Mauro Carfora, 19 received his Laurea in Physics from the University of Rome La Sapienza in 1977, and his PhD from University of Texas at Dallas in 1981. He has held positions at several Italian Universities and is a full professor of Mathematical Physics at the University of Pavia since 2001. Also, he has held visiting positions in universities and research institutions abroad, among which the University of California at Berkeley and Santa Barbara, USA, and the Nils Bohr Institute, Copenhagen, Denmark.
His research interests include Geometrical Analysis, and Combinatorial methods in theoretical and mathematical Physics. Applications in quantum gravity and moduli space theory. Ricci flow on Riemannian manifolds. Applications of geometric flows to theoretical and mathematical Phyics. Renormalization group flow and geometrical flows. Relativistic cosmology.
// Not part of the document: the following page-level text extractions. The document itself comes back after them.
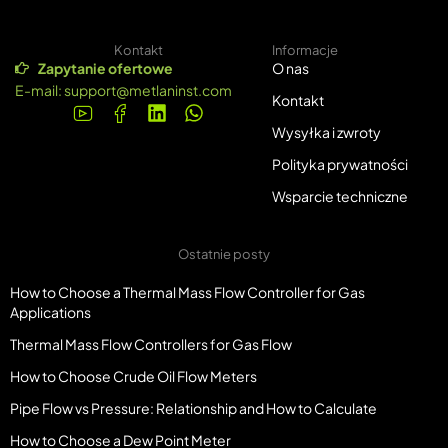
Kontakt
Informacje
Zapytanie ofertowe
O nas
E-mail:
support@metlaninst.com
Kontakt
Wysyłka i zwroty
Polityka prywatności
Wsparcie techniczne
Ostatnie posty
How to Choose a Thermal Mass Flow Controller for Gas
Applications
Thermal Mass Flow Controllers for Gas Flow
How to Choose Crude Oil Flow Meters
Pipe Flow vs Pressure: Relationship and How to Calculate
How to Choose a Dew Point Meter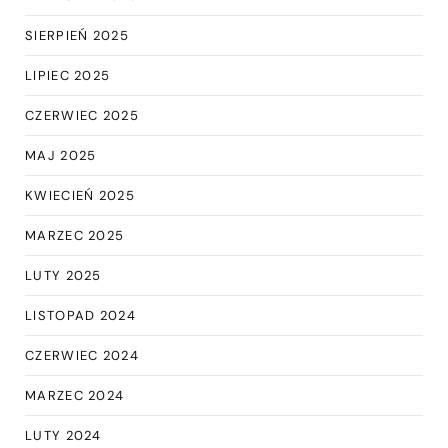
SIERPIEŃ 2025
LIPIEC 2025
CZERWIEC 2025
MAJ 2025
KWIECIEŃ 2025
MARZEC 2025
LUTY 2025
LISTOPAD 2024
CZERWIEC 2024
MARZEC 2024
LUTY 2024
Annalisa Marzuoli received her Laurea in Physics in 1979. She held a research fellowship of the National Research Council in Mathematical Physics from 1979-1984. Then she was a researcher in Theoretical Physics, until she became an associate professor in 2000, all at the University of Pavia.
Her current fields of research include geometric and algebraic aspects of condensed matter systems (graphene and topological insulators) and of Topological Quantum Field Theories, with applications to quantum computing. Quantum integrable systems, their semiclassical analysis and relations with the Askey-Wilson scheme of hypergeometric orthogonal polynomials, with applications to atomic and molecular physics and to discretized gravity models. Improvement of interconnected algebraic, geometric and combinatorial methods to model many-body (quantum and lattice) systems.